In contrast, those that believe marriage is forever have no underlying conditions in place. They believe the circumstances which break the feeble and less committed will prove for themselves and their true love to be opportunities for growth, becoming stronger, and improving individually and as a couple. The good times in life will be wonderful and cherished and the hard times will be endured until the good times come again. Live and repeat. Period.
Such a mindset may seem grossly naive, eye roll-worthy, meant only for fairytales, not sustainable in real life. But I believed it was perfectly realistic. Those beliefs developed from childhood, over a lifetime of hearing “families are forever” in my home and in my church. From having the goal at a young age to marry in an LDS temple where ceremonies are done in such a way that we believe marriage is not “till death do us part” but “for time and for all eternity.” From being part of an extended family where divorce is very uncommon. From being a lifelong perfectionist who doesn’t like to quit or fail at anything, who likes to be “above average” in as many ways as possible. From making right choices, living well, being a good enough person that I surely deserved adulthood’s most basic pleasures–a happy marriage and family life. From believing I was better than divorce.

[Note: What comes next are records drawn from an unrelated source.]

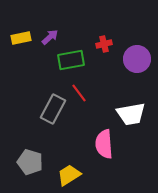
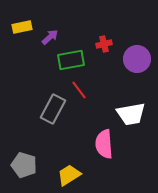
yellow rectangle: moved 1 px right, 11 px up
red line: moved 3 px up
gray pentagon: moved 6 px left, 3 px down
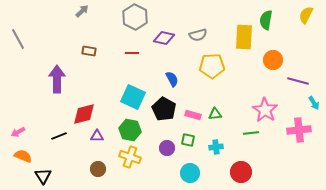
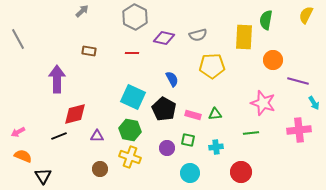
pink star: moved 2 px left, 7 px up; rotated 15 degrees counterclockwise
red diamond: moved 9 px left
brown circle: moved 2 px right
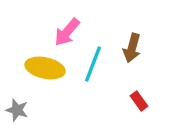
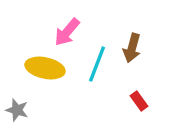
cyan line: moved 4 px right
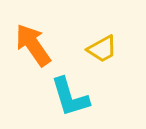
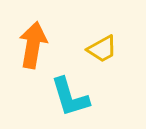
orange arrow: rotated 45 degrees clockwise
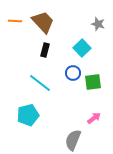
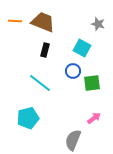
brown trapezoid: rotated 25 degrees counterclockwise
cyan square: rotated 18 degrees counterclockwise
blue circle: moved 2 px up
green square: moved 1 px left, 1 px down
cyan pentagon: moved 3 px down
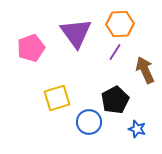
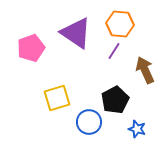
orange hexagon: rotated 8 degrees clockwise
purple triangle: rotated 20 degrees counterclockwise
purple line: moved 1 px left, 1 px up
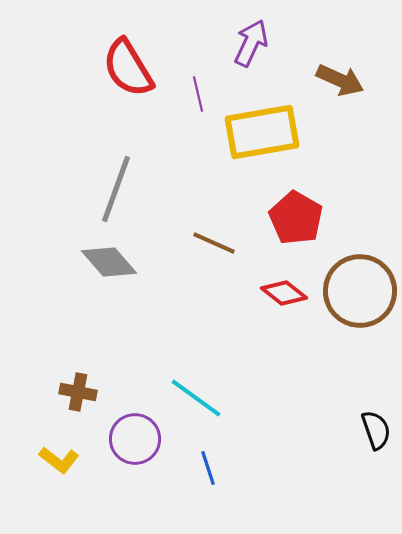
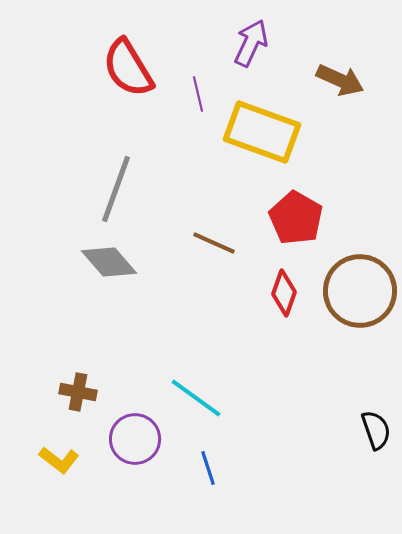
yellow rectangle: rotated 30 degrees clockwise
red diamond: rotated 72 degrees clockwise
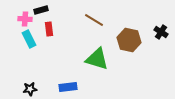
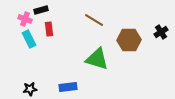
pink cross: rotated 16 degrees clockwise
black cross: rotated 24 degrees clockwise
brown hexagon: rotated 15 degrees counterclockwise
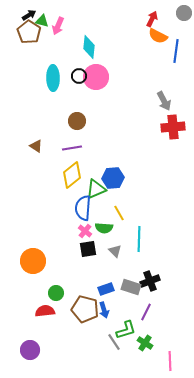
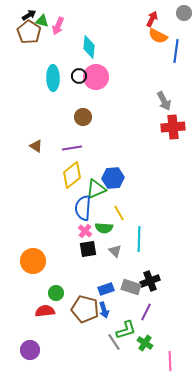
brown circle at (77, 121): moved 6 px right, 4 px up
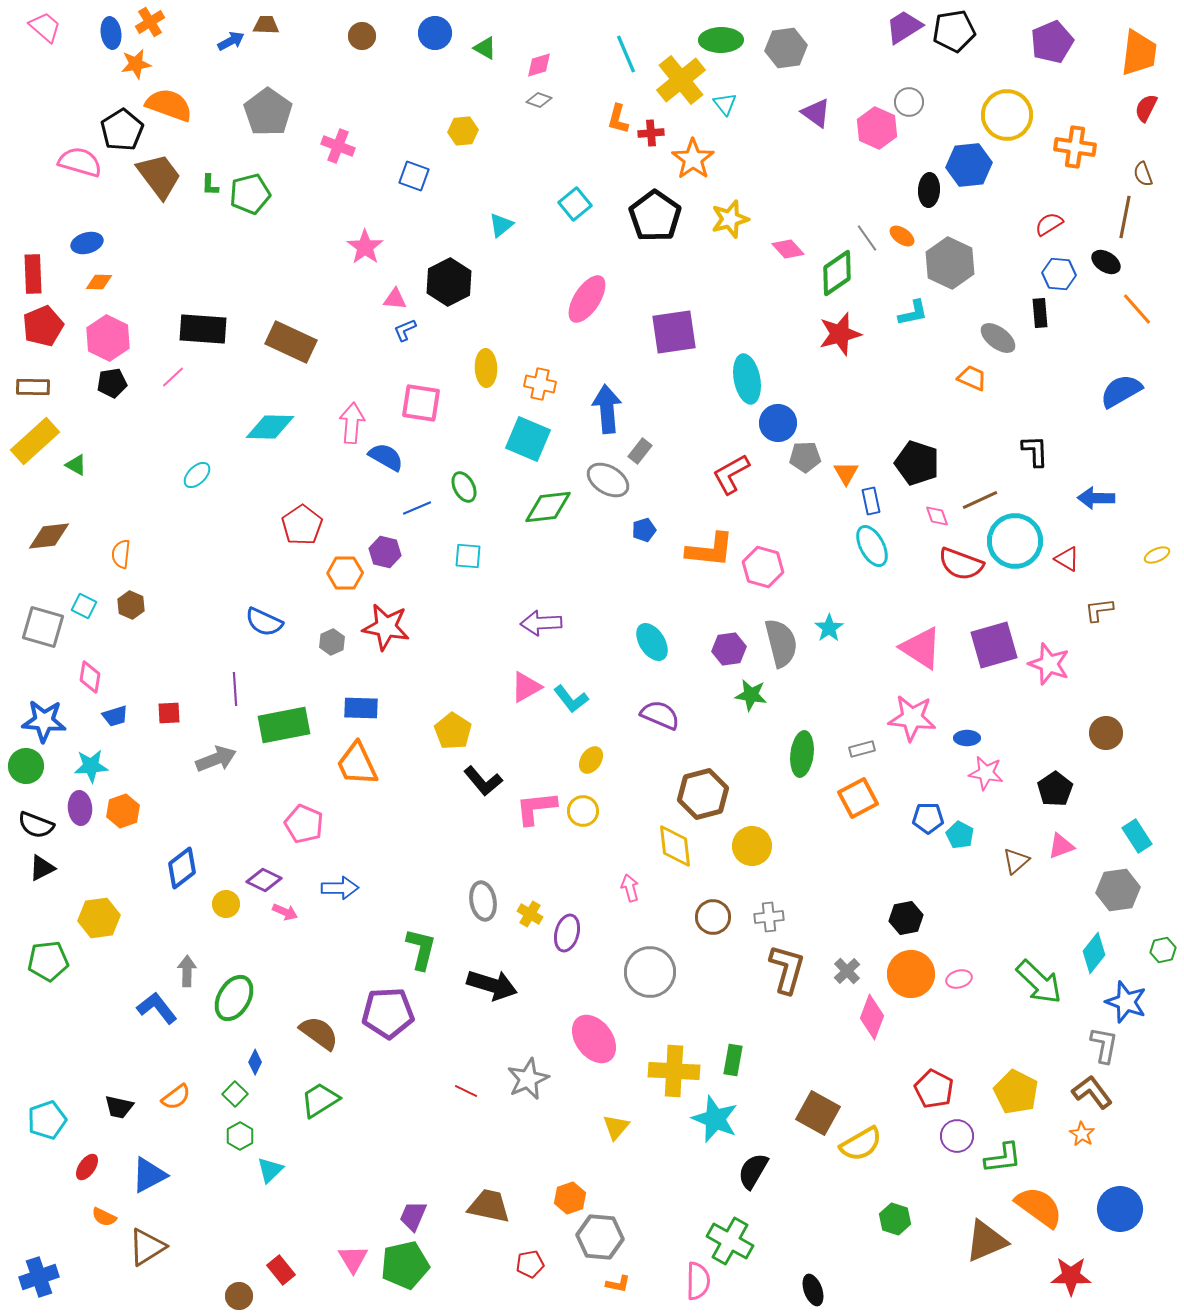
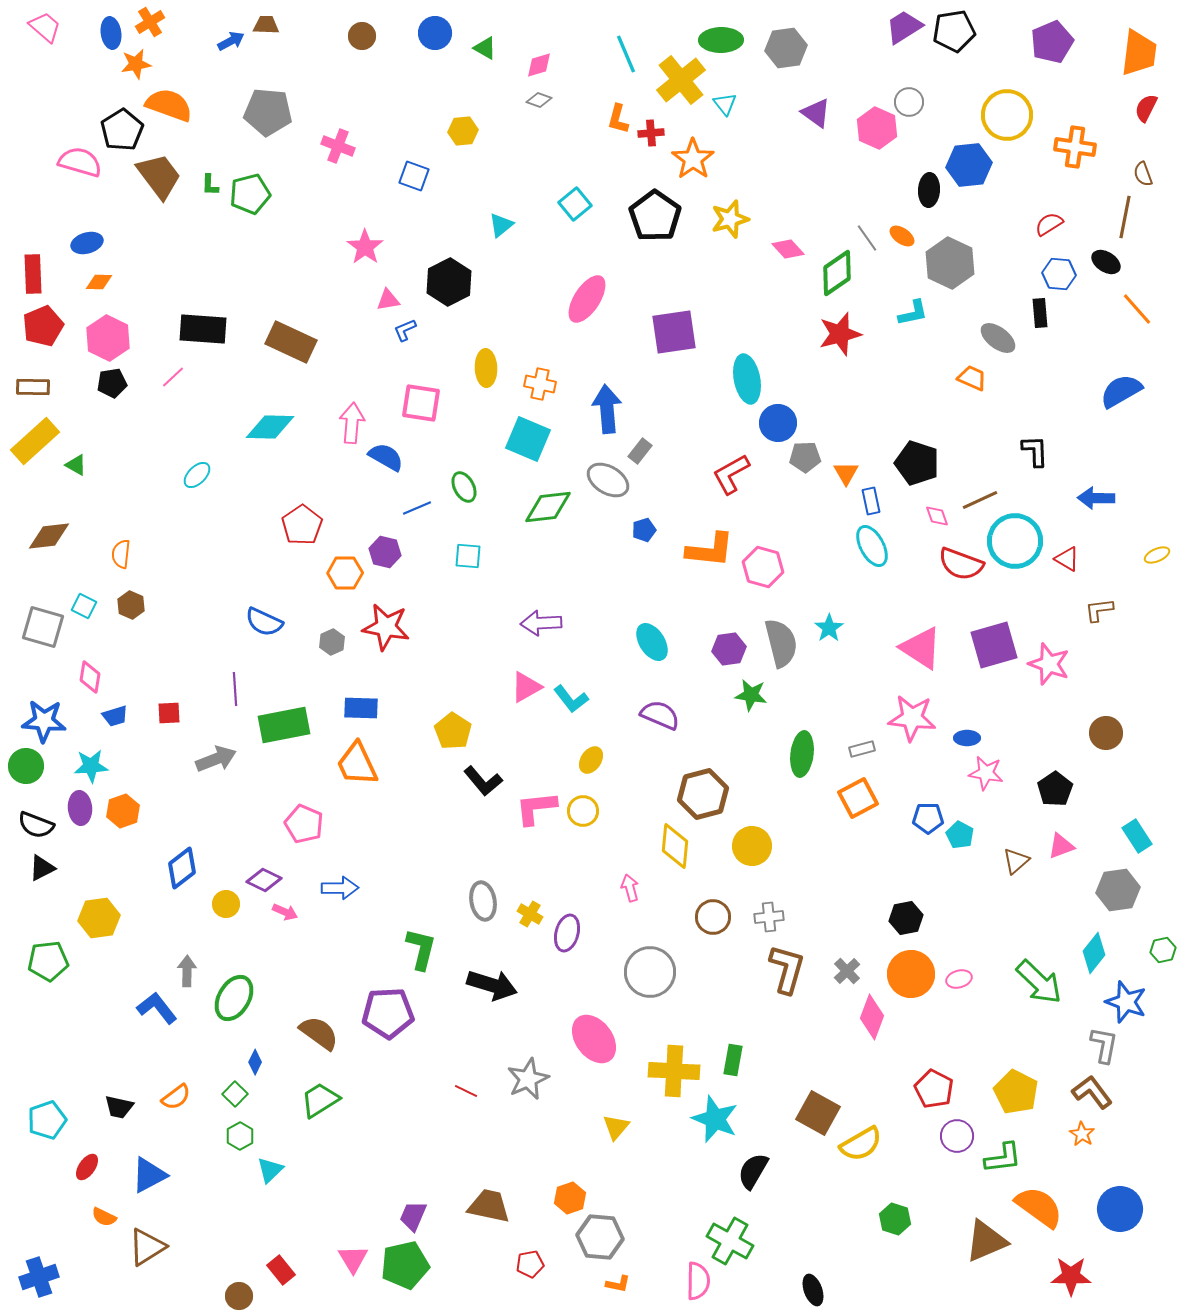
gray pentagon at (268, 112): rotated 30 degrees counterclockwise
pink triangle at (395, 299): moved 7 px left, 1 px down; rotated 15 degrees counterclockwise
yellow diamond at (675, 846): rotated 12 degrees clockwise
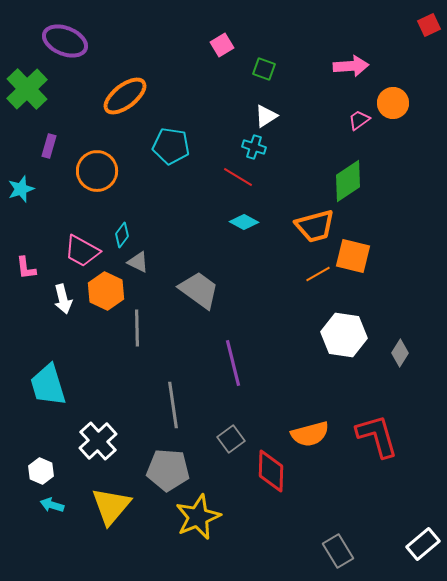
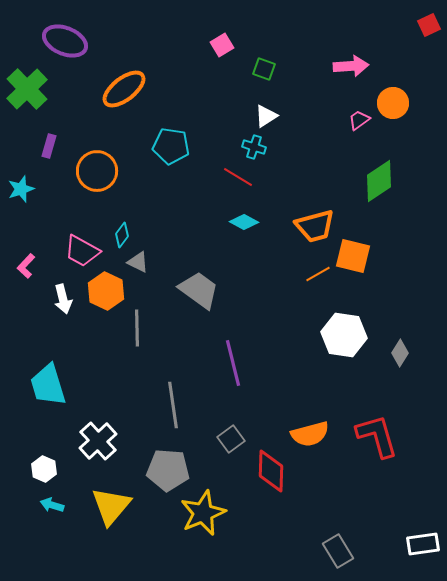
orange ellipse at (125, 96): moved 1 px left, 7 px up
green diamond at (348, 181): moved 31 px right
pink L-shape at (26, 268): moved 2 px up; rotated 50 degrees clockwise
white hexagon at (41, 471): moved 3 px right, 2 px up
yellow star at (198, 517): moved 5 px right, 4 px up
white rectangle at (423, 544): rotated 32 degrees clockwise
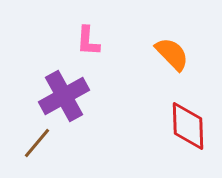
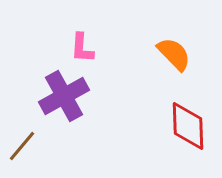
pink L-shape: moved 6 px left, 7 px down
orange semicircle: moved 2 px right
brown line: moved 15 px left, 3 px down
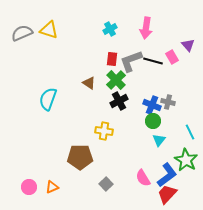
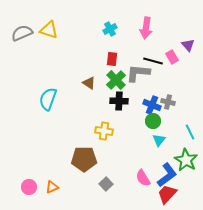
gray L-shape: moved 7 px right, 12 px down; rotated 25 degrees clockwise
black cross: rotated 30 degrees clockwise
brown pentagon: moved 4 px right, 2 px down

So when the word “divorce” leaked its way into my mind a couple years into my marriage, got plugged up for a while, came back as a steady trickle to be stopped up only temporarily once again… It was still just a word in my mind. Not an action I ever intended to follow through with. Because obviously, marriage is forever. The thought of divorce was just that–a thought. A coping mechanism, really, the recognition of a reality that could be mine if I ever got desperate enough. But I never expected to. I couldn’t allow myself to. Yet for claustrophobic me, who gets anxiety from any sense of physical or emotional entrapment, identifying the form of my potential exit provided me just enough relief for a long time. Even when “divorce” became a weekly, daily, hourly stream of thought, I only became more and more concerned with my inability to stop it, to get the thought away for good. While it may have been a direct result of particular circumstances, I believed those circumstances could and would change. And the first step was to rid myself of all negativity and any opportunity I was mentally allowing myself and my spouse for failure.
Looking back, it took a very specific and timely chain of events for me to begin the switch, the reworkings of how I’d been wired, the transition from “marriage is forever” to “marriage is finite, and sometimes rightly so.” It wasn’t an easy or quick process to go from considering divorce in imaginary terms to realistic ones; it took most of a year of inner conflict, continually contradicting myself, and beating myself up for being so dissatisfied and not even knowing for certain what would appease me, if anything. Divorce still felt to me like failure, but circumstances kept undeniably nudging me toward it, telling me that “giving up” was perhaps part of my plan.
There was a conversation with a friend in which I shared some things I’d never shared with anyone. Her response felt like a slap in the face, but it brought a sense of reality I hadn’t experienced up to that point. There was a series of emails with another friend who opened up to me, relating to me in a lot of ways, while sending advice and thoughts that I read and clung to like a lifeline providing me with strength and courage and understanding of myself. There was the seemingly random idea to start praying for my spouse regarding something specific, but rather than seeing a positive result of my prayers, I was struck to observe the opposite. There were the physical health issues that came as a result of bottled up stress and inner turmoil that I didn’t release to anyone. There was a miscarriage which taught me humility and that things in life don’t always go as we think they should or how we feel we deserve, but we deal with them and learn from them nonetheless. Also, more kids and the pursuit of the ideal family and home life don’t fix an irreparably cracked foundation. Finally, there was a succession of incidents in a short period of time that made it impossible to deny that something had to change for the good of my son and the betterment of both of his parents. Plans were made to stay with my parents during a separation, and somehow I followed through with them.
The months that followed only got harder. One thing helped me get through them, though. In separating, I had discovered an amount of bravery and independence within me I never knew existed. No way had I summoned up so much courage out of a place of fear, anxiety, helplessness, and resignation simply to cower back where I came from, as if it was all for nothing. No, my uncharacteristic courage would be a catalyst for change. I didn’t yet know what that change would look like, but for once my mantra to get through life would not be an unwavering “marriage is forever.” Instead, my mantra became “find my lasting happiness. Period.”